The Ghost of Sir Edmund Warneford of Warneford Place
Edmund Warneford of Warneford Place, Sevenhampton was a supporter of the Parliamentarian cause. Taken prisoner during the siege of Cirencester he suffered many hardships in the hands of Royalists and died at home at the early age of forty-three in 1649.
His second son, Edmund born in 1642, inherited the estate on the death of his brother, John, in 1662. At the Restoration he declared himself for the King and shortly afterwards was knighted. He married Bridget Paul, daughter of the Bishop of Oxford in 1681, and appears to have been of a rather more flamboyant character than his ancestors.
Sir Edmund was passionately devoted to the hunt, and this was to prove his undoing as he broke his neck whilst rashly continuing to chase after a deer, at night, which had managed to evade him throughout the day.
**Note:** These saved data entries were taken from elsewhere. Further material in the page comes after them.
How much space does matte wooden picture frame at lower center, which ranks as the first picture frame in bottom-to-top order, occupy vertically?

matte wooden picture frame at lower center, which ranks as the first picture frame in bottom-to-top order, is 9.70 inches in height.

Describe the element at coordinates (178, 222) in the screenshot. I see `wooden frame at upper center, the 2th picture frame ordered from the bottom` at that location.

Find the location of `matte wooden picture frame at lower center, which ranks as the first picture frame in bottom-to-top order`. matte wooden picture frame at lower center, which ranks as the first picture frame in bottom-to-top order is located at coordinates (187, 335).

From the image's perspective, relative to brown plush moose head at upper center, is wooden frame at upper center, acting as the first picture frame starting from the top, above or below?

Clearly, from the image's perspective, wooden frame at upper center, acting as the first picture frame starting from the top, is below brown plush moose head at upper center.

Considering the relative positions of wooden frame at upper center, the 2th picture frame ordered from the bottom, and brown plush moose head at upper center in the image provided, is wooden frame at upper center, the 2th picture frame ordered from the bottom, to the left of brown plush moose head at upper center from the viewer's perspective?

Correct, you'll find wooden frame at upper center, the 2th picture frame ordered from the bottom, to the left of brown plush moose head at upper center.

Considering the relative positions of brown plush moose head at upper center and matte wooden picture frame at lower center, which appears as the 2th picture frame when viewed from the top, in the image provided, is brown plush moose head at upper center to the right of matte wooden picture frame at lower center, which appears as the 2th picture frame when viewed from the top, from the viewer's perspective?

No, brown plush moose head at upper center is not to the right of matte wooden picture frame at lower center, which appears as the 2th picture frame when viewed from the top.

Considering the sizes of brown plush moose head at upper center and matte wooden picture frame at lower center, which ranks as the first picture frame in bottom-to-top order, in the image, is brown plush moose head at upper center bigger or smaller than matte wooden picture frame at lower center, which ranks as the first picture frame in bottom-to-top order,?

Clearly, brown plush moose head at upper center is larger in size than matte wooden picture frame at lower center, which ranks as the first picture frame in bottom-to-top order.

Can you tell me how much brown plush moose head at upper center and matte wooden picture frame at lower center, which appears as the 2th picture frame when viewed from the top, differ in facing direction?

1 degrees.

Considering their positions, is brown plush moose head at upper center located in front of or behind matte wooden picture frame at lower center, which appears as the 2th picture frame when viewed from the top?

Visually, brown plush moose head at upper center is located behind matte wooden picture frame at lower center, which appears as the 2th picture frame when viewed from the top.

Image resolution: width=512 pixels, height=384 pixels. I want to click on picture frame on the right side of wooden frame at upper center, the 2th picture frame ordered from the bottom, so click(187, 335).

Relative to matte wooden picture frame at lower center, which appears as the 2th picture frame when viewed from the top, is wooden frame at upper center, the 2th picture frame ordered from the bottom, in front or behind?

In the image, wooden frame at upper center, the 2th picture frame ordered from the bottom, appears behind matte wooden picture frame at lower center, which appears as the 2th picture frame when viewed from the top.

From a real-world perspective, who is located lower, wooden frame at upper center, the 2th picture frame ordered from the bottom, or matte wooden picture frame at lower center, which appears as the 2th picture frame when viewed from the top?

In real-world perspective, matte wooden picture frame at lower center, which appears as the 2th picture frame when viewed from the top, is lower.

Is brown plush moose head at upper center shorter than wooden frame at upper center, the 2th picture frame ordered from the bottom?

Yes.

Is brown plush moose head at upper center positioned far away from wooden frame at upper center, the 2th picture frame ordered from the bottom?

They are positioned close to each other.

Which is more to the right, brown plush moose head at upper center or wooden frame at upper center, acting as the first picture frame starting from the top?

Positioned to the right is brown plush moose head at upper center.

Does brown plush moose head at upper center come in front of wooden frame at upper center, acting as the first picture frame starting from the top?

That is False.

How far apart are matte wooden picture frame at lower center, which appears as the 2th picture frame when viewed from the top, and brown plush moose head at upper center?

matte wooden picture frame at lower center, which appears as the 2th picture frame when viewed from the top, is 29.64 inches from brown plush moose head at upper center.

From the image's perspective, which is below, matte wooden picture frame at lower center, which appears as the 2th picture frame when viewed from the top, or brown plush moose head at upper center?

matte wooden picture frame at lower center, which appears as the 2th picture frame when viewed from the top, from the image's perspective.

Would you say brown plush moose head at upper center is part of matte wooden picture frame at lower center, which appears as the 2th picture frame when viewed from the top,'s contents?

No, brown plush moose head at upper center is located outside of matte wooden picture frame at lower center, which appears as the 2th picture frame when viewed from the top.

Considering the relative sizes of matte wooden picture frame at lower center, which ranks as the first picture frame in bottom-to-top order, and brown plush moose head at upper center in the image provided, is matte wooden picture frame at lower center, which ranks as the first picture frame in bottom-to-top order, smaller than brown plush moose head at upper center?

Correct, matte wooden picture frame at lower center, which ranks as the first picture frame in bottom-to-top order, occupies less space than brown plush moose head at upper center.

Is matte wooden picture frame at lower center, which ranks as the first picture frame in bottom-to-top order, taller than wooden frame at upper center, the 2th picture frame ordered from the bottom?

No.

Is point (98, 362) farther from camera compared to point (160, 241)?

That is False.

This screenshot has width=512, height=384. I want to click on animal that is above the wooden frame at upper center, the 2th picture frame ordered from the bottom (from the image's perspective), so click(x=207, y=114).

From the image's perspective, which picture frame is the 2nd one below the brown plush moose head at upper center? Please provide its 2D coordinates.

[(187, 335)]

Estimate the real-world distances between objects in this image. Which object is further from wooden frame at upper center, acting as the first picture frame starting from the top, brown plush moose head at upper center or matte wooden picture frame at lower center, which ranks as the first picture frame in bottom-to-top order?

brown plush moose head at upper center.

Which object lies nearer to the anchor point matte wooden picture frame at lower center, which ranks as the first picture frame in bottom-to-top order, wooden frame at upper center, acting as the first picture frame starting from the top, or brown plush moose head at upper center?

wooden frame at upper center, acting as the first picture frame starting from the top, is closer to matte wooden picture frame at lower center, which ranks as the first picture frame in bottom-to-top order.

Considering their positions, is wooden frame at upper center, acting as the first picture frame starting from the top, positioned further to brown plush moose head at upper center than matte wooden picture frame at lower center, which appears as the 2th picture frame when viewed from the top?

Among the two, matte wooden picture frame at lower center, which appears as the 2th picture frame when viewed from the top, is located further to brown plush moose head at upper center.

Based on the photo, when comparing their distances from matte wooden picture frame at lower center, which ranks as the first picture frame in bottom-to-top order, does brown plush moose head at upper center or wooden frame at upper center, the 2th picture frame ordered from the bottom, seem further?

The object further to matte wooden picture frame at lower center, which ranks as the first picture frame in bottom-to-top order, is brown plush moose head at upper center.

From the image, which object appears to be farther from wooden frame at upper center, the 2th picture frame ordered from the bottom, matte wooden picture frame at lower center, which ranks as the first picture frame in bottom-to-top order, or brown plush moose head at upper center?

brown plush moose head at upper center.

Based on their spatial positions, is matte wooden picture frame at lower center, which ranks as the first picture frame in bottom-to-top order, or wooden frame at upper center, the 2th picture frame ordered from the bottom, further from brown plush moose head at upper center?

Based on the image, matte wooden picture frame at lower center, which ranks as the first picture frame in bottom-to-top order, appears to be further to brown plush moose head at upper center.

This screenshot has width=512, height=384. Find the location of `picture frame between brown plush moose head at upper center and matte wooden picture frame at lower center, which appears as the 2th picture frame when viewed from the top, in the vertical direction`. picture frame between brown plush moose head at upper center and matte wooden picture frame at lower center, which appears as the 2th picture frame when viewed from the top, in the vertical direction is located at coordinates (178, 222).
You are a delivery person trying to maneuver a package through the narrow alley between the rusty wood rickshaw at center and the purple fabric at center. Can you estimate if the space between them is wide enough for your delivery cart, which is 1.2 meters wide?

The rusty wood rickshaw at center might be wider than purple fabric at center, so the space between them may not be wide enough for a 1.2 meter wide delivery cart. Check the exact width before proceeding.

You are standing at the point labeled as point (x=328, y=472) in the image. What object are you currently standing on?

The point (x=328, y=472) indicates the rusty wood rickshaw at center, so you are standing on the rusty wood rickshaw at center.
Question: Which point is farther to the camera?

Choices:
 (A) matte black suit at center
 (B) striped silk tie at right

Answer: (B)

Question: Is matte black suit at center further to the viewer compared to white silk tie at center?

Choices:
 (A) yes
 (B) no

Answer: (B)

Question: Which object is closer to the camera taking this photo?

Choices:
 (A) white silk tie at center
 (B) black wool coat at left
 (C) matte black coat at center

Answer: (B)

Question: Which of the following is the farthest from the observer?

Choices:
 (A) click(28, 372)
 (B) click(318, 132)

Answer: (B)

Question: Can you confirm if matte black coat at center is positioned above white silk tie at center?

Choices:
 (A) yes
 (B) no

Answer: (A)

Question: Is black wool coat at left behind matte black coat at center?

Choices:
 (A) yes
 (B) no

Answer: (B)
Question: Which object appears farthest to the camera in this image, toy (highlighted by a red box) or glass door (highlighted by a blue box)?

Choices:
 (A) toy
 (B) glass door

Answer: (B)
His ghost was said to haunt the Long Avenue at Warneford, close to where his exhausted horse fell under him in 1700. At the midnight hour he was said to be seen, mounted on Fury his grey, galloping up the avenue from the Chapel of St James, jumping the gates into the grounds of Warneford Place whilst cheering on his hounds. This so disturbed the villagers that the clergy were asked to rid them of this problem. This done, he is said to have disappeared into a pond, where he stays until the pond runs dry.